Arthur Mensch, founder and CEO of Mistral, is urging companies to think carefully before placing core business work inside proprietary AI systems. His argument is not only about model performance. It is about who sees the data, who sets the rules, and who ultimately benefits when AI becomes part of a company's operating process.
In a LinkedIn post, Mensch warns that closed model providers are collecting increasing amounts of customer data. That, he argues, can give AI labs a direct view into how their customers operate.
The warning from Mistral's CEO
Mensch's central concern is that proprietary AI models do not simply answer prompts. When companies depend on them for important workflows, the model provider may learn about business processes, internal methods, and operational priorities.
According to Mensch, companies that sell closed models are storing more and more data. He claims this gives them a window into their customers' business processes. He also says some AI labs "have a track record of going after their most successful customers thanks to this information," according to the source article.
His proposed answer is for companies to keep more control over their AI stack. Mensch advises businesses to store data in open systems, define their own access rules for AI, and build their own training models, even if "these efforts might seem daunting."
"Frontier AI can accelerate the growth of your business, but if it's not in your hands, it's not going to be your growth,"
The message is direct: AI can become a growth engine, but only if the company using it controls enough of the data, access, and model development process to keep the value from flowing elsewhere.
Why control over AI models matters
The debate is partly about security, but it is also about business leverage. If an outside AI provider handles sensitive workflows, the provider may learn which processes matter, where the customer has an edge, and what kind of knowledge is most valuable.
That is why Mensch frames open-source AI and open systems as strategic infrastructure rather than just a technical preference. In this view, model weights, training choices, and data governance are not back-office details. They shape whether a company can keep its accumulated knowledge inside its own walls.
Palantir CEO Alex Karp has made a similar argument. He has also urged companies to build their own AI models instead of relying on proprietary outside solutions. Palantir published a manifesto for secure AI in business that makes the point in especially blunt terms.
"Controlling your weights is controlling your fate. Weights are the distilled form of hard-won, accumulated institutional knowledge. If you let others control your weights, you are allowing them to migrate the alpha of your business to theirs."
For companies adopting AI, the practical question is no longer only which model performs best on a task today. It is also who controls the system once AI becomes deeply embedded in daily work.
The business context behind the argument
Mensch's position has weight, but it also comes from a company with its own incentives. Mistral is described in the source article as the only EU company with relevant AI models. The same article says it cannot really compete with top-tier models like GPT-5.6 Sol or Fable 5 on raw performance.
That context matters because Mistral's business model leans heavily on EU sovereignty, where the company stands to gain the most. The source article also notes that about 30 percent of its shares are held by US investors.
So Mensch's warning should be read in two ways at once. It is a serious argument about data, control, and competitive risk. It is also an argument that supports the market position of the company he runs.
The performance picture is also mixed. The source article says large general-purpose AI models have repeatedly beaten specialized models on specialized benchmarks, as long as the relevant domain knowledge was included in the training data. That weakens any simple claim that company-built or specialized models will always be better.
Where open models may have an edge
There is still evidence that company-specific knowledge can matter when it has not already been absorbed into a large model's training data. A recently published experiment on financial document analysis partly supports Mensch's point.
Bridgewater and Thinking Machines Lab, the startup founded by former OpenAI CTO Mira Murati, fine-tuned the open-source model Qwen3-235B using their own investor evaluations. According to their own assessment, the fine-tuned model reached 84.7 percent accuracy on financial documents, while the best frontier model reached 78.2 percent. Operating costs were nearly 14 times lower.

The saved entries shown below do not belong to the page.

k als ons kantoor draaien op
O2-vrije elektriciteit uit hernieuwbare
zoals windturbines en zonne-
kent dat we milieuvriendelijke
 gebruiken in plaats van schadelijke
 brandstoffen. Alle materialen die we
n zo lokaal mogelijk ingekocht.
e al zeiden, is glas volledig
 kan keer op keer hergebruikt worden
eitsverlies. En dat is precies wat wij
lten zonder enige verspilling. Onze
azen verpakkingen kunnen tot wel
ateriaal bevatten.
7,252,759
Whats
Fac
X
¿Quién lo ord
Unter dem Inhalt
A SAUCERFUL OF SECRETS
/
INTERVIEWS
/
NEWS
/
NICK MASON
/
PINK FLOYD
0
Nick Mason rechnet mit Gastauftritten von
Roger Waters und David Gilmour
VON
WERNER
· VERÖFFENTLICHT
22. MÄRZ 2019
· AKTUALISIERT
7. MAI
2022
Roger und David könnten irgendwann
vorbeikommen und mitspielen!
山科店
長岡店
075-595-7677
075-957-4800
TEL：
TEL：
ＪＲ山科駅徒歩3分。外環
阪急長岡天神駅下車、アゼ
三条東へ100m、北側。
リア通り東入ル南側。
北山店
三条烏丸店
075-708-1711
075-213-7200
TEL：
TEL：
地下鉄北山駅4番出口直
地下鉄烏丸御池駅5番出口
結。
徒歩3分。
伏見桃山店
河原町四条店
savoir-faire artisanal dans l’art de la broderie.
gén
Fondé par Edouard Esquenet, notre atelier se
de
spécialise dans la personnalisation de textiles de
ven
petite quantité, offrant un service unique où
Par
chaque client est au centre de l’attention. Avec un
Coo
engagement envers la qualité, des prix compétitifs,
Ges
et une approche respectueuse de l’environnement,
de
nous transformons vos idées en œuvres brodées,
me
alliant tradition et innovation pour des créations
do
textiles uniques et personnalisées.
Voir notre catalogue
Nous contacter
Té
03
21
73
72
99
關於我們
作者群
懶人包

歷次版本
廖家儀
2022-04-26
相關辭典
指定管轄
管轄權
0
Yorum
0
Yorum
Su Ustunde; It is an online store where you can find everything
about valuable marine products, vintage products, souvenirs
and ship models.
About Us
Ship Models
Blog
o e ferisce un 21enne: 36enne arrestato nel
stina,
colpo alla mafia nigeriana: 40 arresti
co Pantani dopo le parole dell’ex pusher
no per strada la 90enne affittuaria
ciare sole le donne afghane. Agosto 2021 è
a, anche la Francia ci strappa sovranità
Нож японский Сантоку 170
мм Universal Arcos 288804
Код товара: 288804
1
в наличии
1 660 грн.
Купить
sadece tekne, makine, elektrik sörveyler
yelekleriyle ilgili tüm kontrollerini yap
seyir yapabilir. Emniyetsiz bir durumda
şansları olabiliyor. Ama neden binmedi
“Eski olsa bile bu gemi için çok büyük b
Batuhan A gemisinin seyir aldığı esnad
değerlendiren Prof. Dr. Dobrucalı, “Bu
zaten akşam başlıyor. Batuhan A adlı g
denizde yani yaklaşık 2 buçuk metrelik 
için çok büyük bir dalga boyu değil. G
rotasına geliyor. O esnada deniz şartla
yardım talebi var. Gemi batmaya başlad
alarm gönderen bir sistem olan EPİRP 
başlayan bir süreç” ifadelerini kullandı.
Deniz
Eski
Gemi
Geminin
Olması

That result suggests a clear possibility: when an organization has internal expert knowledge that is not already in a general-purpose model, fine-tuning an open-source model can produce a useful advantage. It can also reduce operating costs in the example described.
But the caveats are important. The comparison was not independent, and both companies have a stake in selling their products. It was also only a snapshot. The source article notes that companies like Anthropic or OpenAI could buy that kind of data for future training or generate it themselves, which would likely put them back on top.
What companies should take from the debate
The strongest takeaway is not that every company must abandon proprietary AI models. The source does not support that conclusion. The clearer lesson is that AI adoption now requires a sharper view of data control, model control, and vendor dependence.
For businesses, the core questions are practical:
- Which data should remain inside open systems?
- Who decides what an AI model can access?
- Which workflows reveal valuable business processes?
- When does internal training data create a real advantage?
- How much dependence on a closed model provider is acceptable?
Mensch's argument is strongest when AI is close to a company's unique knowledge. In those cases, the risk is not just that an outside model performs a task. It is that the outside provider may gain insight into what makes the business work.
As companies move deeper into frontier AI, the question of ownership becomes more than a technical preference. It becomes a strategic decision about where growth, knowledge, and control will sit.